Depending on how you look at it, two federal regulations passed in 2003 are giving accountants – particularly real estate specialists – some real headaches … or some real job security.

The Financial Accounting Standards Board and the Securities and Exchange Commission enacted two regulations, called FIN 46R and EITF 04-05, to curb the use of off-balance sheeting financing, which allowed many companies to hide massive debts from creditors, investors and regulators.

Prior to the enactment of the regulations, companies were allowed to own up to 97 percent of a “special purpose entity,” without reflecting either the assets or liabilities of that entity on a firm’s balance sheet. Many accountants say the creation of such entities by Enron Corp. and Adelphia Communications Inc., among others, was frequently used to hide corporate liabilities.

“Everyone has credit cards and loans, and you would not be able to exclude those loans on a balance sheet,” said Ernest Miranda, a partner at Squar Milner Miranda & Williamson LLP. “But that’s effectively what was happening, and it was pretty egregious.”

Accounting firms are now being called upon to interpret the complex and occasionally ambiguous provisions of these regulations and advise their clients accordingly. The job typically falls to actuaries with 20 to 25 years of experience.

Accountants who specialize in real estate are the most affected. In recent years, real estate has become an accepted asset class for institutional investors. As a result, L.A. County real estate companies – usually comprised of several entities and occasionally with as many as 25 limited partners – have an unprecedented amount of capital available to them. Amid the growth, private equity firms have purchased some of the companies and others have gone public. All of them, however, are now required to list all of their entities – no matter how limited a partner – on their balance sheets.
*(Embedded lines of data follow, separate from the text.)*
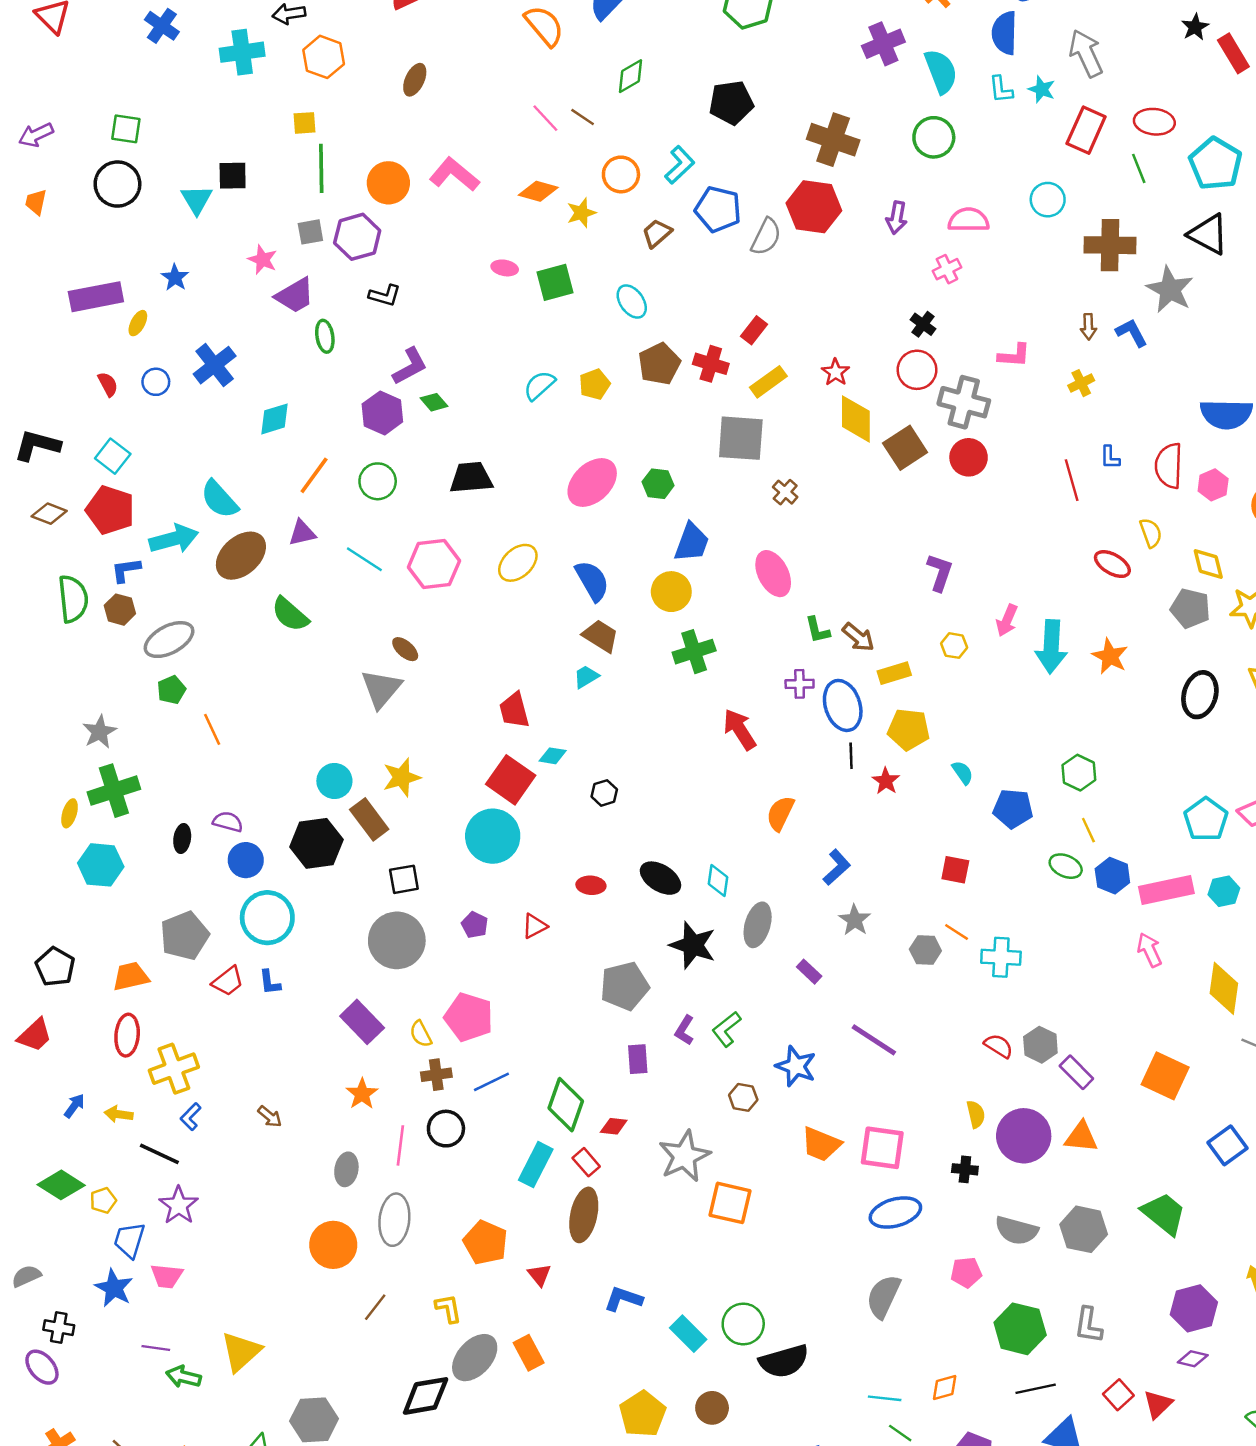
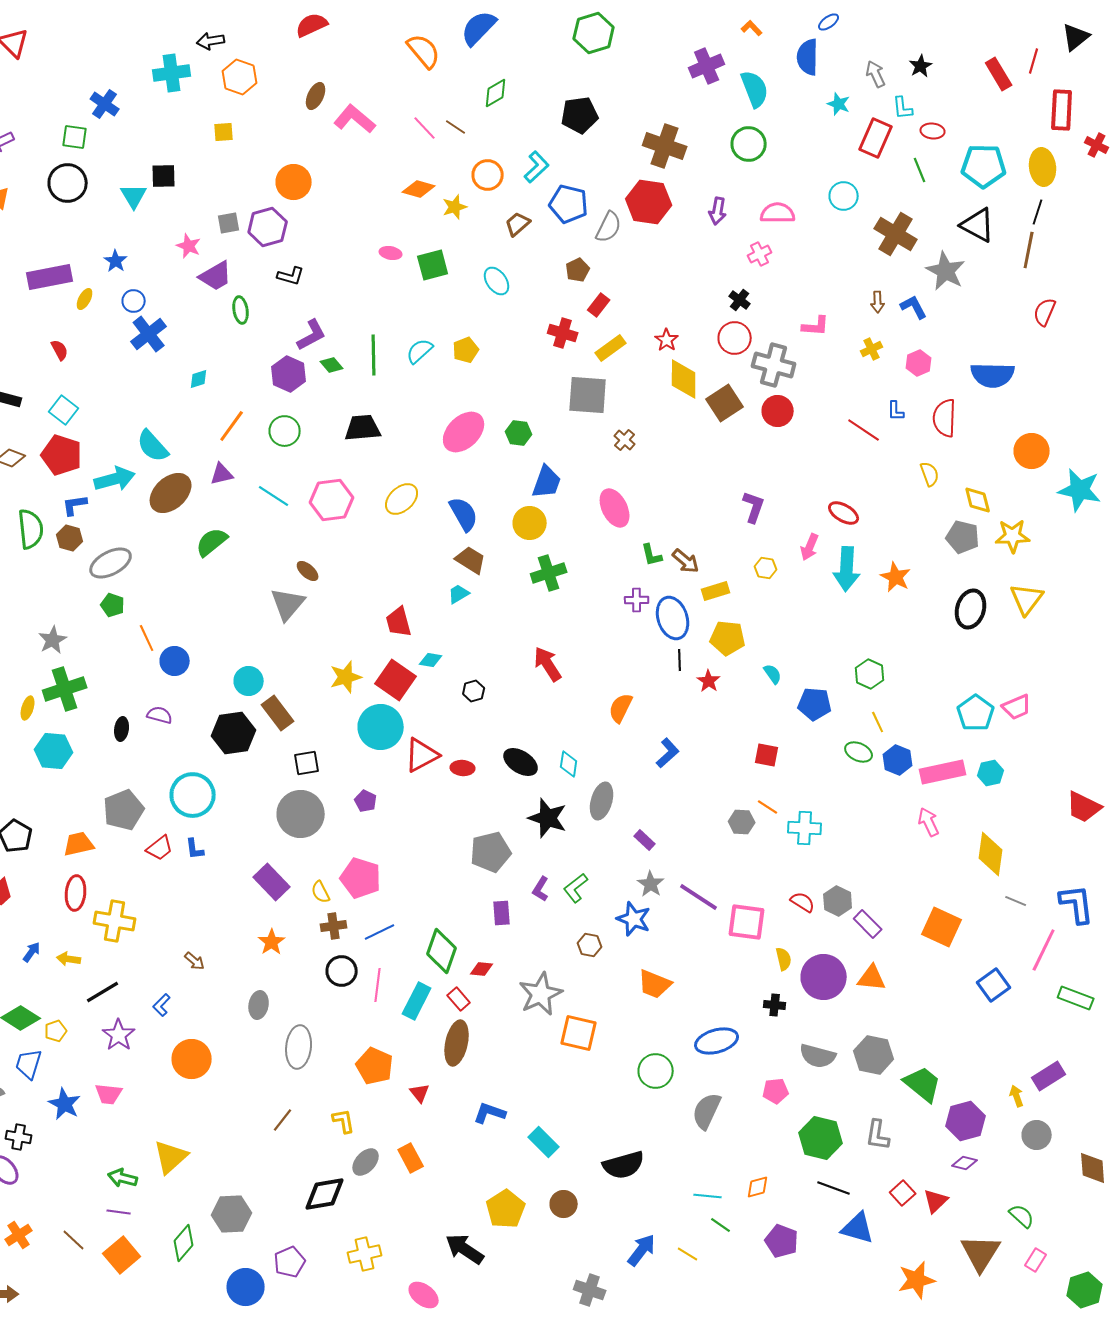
blue cross: (162, 26) -> (105, 104), moved
black star: (1195, 27) -> (921, 66), moved
gray arrow: (1086, 53) -> (876, 74), size x0.7
cyan L-shape: (1001, 89) -> (903, 108), moved
red ellipse: (1154, 122) -> (933, 131), size x0.7
cyan pentagon: (1215, 164) -> (984, 166), turned -30
green line: (321, 168) -> (374, 355), moved
pink L-shape: (454, 174) -> (355, 119), moved
brown cross: (1110, 245) -> (896, 234), turned 30
brown pentagon: (659, 364) -> (578, 270), moved, size x0.7
blue circle: (156, 382) -> (134, 301), moved
cyan diamond: (275, 419) -> (199, 379), size x0.7
red line: (1072, 480) -> (864, 430), turned -40
pink hexagon: (1213, 485) -> (919, 363), moved
red ellipse: (1112, 564) -> (844, 513), moved
green semicircle: (290, 614) -> (212, 542), turned 100
green pentagon: (171, 690) -> (113, 605), turned -30
red arrow: (740, 729) -> (548, 664), moved
yellow star: (402, 777) -> (346, 677), moved
blue circle: (246, 860) -> (175, 661), moved
gray star: (855, 920) -> (651, 884), moved
red triangle: (535, 926) -> (422, 755), moved, size x1.6
yellow cross: (174, 1069) -> (115, 921), turned 30
blue L-shape: (191, 1117) -> (162, 1005), moved
pink line: (400, 1145) -> (378, 985), moved
pink square: (882, 1148) -> (747, 922), moved
black line: (159, 1154) -> (103, 992), turned -56
green trapezoid: (1164, 1214) -> (923, 1084), moved
blue trapezoid: (129, 1240) -> (29, 1064), moved
orange circle: (333, 1245) -> (192, 1059), moved
green circle: (743, 1324) -> (656, 1071), moved
purple line: (156, 1348) -> (119, 1212), moved
gray ellipse: (475, 1358) -> (366, 1162), size x0.7
black line: (1036, 1389) -> (834, 1188), turned 32

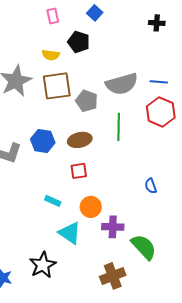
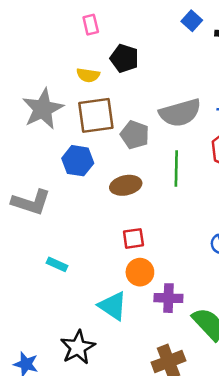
blue square: (95, 13) -> (192, 21), moved
blue hexagon: (43, 141) -> (78, 161), moved
red square: (79, 171) -> (133, 238), moved
cyan rectangle: (53, 201) -> (57, 264), moved

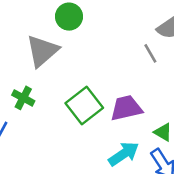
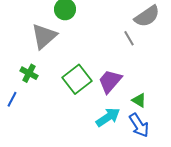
purple trapezoid: (126, 108) -> (110, 81), turned -36

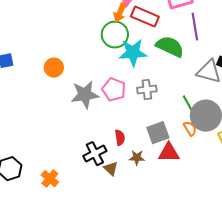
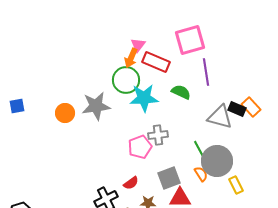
green semicircle: (170, 47) -> (181, 92), size x0.7
pink pentagon: (114, 90) -> (140, 147), moved, turned 30
gray star: (85, 95) -> (96, 106), moved
red semicircle: (120, 138) -> (131, 183), turned 63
“From 25,000 feet, these rules have changed the landscape for the real estate industry,” said Christopher Tower, director of real estate services for the Western Region at BDO Seidman LLP.

Rick Smetanka, a partner at Haskell & White LLP, said the industry has spent years debating the issue of consolidation accounting. Smetanka said it was seen as more straightforward when it was based on the rule that if a general partner or limited partner owned 51 percent of an entity, it had to consolidate the assets and liabilities on its balance sheet.

He said the new rules would trip up many real estate firms because it’s common for real estate developers to own office buildings and then lease the building back to their operating company.

“It’s making for some very difficult conversations when we have to sit down with a client and tell them they have to consolidate an LLC with a building and mortgage, even if they don’t own it,” he said. He added that some clients are going so far as to accept a qualified audit report from their auditor, despite its negative implications, because they don’t want the liabilities on their balance sheet.

While putting a significant burden on L.A. accounting firms, they have also made the accounting companies essential for the major real estate players.